Deploying with Docker
Introduction
Docker is a popular platform used to develop, ship, and run applications inside lightweight containers. In the context of machine learning, Docker can be extremely useful for deploying models in a consistent and reproducible manner. This tutorial will guide you through the process of deploying a machine learning model using Docker.
Prerequisites
Before you start, make sure you have the following installed:
- Docker: You can download and install Docker from here.
- A machine learning model: We will assume you already have a trained model saved as a file (e.g., model.pkl).
Step 1: Create a Dockerfile
A Dockerfile is a text document that contains all the commands to assemble an image. Create a file named Dockerfile in your project directory with the following content:
FROM python:3.8-slim
# Set the working directory
WORKDIR /app
# Copy the requirements file
COPY requirements.txt .
# Install the dependencies
RUN pip install --no-cache-dir -r requirements.txt
# Copy the rest of the application code
COPY . .
# Run the application
CMD ["python", "app.py"]
This Dockerfile uses the official Python 3.8 image, installs the dependencies listed in requirements.txt, copies the application code, and finally runs the application using app.py.
Step 2: Create a Requirements File
Create a requirements.txt file to list all the dependencies required by your application. For example:
flask
pandas
scikit-learn
Make sure to include all libraries needed for your machine learning model and the web application.

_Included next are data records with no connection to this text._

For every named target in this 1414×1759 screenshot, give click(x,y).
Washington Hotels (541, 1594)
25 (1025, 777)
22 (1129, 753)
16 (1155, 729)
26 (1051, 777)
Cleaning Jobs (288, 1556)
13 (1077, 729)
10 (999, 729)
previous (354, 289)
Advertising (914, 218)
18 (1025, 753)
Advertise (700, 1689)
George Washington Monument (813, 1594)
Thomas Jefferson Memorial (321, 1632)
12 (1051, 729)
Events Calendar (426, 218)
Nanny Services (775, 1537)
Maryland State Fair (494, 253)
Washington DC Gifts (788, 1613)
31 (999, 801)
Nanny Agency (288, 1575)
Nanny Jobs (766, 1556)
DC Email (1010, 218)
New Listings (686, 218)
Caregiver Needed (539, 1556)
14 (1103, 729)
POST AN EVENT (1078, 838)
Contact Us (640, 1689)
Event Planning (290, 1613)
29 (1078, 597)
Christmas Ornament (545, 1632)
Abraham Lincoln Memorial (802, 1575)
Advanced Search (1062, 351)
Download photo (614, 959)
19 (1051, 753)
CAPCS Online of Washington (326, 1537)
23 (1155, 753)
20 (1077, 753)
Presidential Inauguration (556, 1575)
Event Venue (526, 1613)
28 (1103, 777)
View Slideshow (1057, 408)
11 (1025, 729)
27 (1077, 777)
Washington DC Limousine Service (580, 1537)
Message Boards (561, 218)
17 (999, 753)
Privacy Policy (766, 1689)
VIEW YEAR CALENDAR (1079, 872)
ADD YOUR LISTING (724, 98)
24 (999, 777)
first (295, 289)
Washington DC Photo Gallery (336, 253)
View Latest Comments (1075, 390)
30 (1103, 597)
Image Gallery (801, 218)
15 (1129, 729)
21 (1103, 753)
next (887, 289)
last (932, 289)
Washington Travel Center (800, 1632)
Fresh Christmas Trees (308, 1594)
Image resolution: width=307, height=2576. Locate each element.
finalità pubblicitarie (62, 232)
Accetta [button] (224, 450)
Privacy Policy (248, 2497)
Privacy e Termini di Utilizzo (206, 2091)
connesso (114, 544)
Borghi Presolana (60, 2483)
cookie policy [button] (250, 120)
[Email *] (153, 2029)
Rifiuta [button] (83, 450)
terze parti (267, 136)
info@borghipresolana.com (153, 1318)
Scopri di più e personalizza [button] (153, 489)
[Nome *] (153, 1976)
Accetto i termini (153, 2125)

Step 3: Create the Application Code
Let's create a simple Flask application to serve the machine learning model. Save the following code in a file named app.py:
import pickle
from flask import Flask, request, jsonify
app = Flask(__name__)
# Load the machine learning model
with open("model.pkl", "rb") as f:
model = pickle.load(f)
@app.route("/predict", methods=["POST"])
def predict():
data = request.json
prediction = model.predict([data["features"]])
return jsonify({"prediction": prediction.tolist()})
if __name__ == "__main__":
app.run(host="0.0.0.0", port=5000)
This Flask application exposes a single endpoint /predict that accepts POST requests with JSON data containing the features for prediction.
Step 4: Build the Docker Image
Navigate to your project directory and build the Docker image using the following command:
docker build -t my-ml-model .
This command builds a Docker image named my-ml-model using the Dockerfile in the current directory.
Sending build context to Docker daemon 4.096kB Step 1/6 : FROM python:3.8-slim ---> f7a292bbb70c ... Successfully built d1f55d3e3a1b Successfully tagged my-ml-model:latest
Step 5: Run the Docker Container
Run the Docker container using the following command:
docker run -p 5000:5000 my-ml-model
This command maps port 5000 of the container to port 5000 on your host machine, allowing you to access the Flask application at http://localhost:5000.
* Serving Flask app "app" (lazy loading) * Environment: production WARNING: This is a development server. Do not use it in a production deployment. Use a production WSGI server instead. * Debug mode: off * Running on all addresses. WARNING: This is a development server. Do not use it in a production deployment. * Running on http://0.0.0.0:5000/ (Press CTRL+C to quit)
Step 6: Test the Deployment
To test the deployment, you can use a tool like Postman or curl to send a POST request to the /predict endpoint. For example:
curl -X POST http://localhost:5000/predict -H "Content-Type: application/json" -d '{"features": [5.1, 3.5, 1.4, 0.2]}'
You should receive a JSON response with the model's prediction.
{"prediction": [0]}
Conclusion
In this tutorial, we've covered the process of deploying a machine learning model using Docker. We created a Dockerfile, built a Docker image, and ran a containerized Flask application to serve the model. Docker simplifies the deployment process by ensuring consistency across different environments. Happy deploying!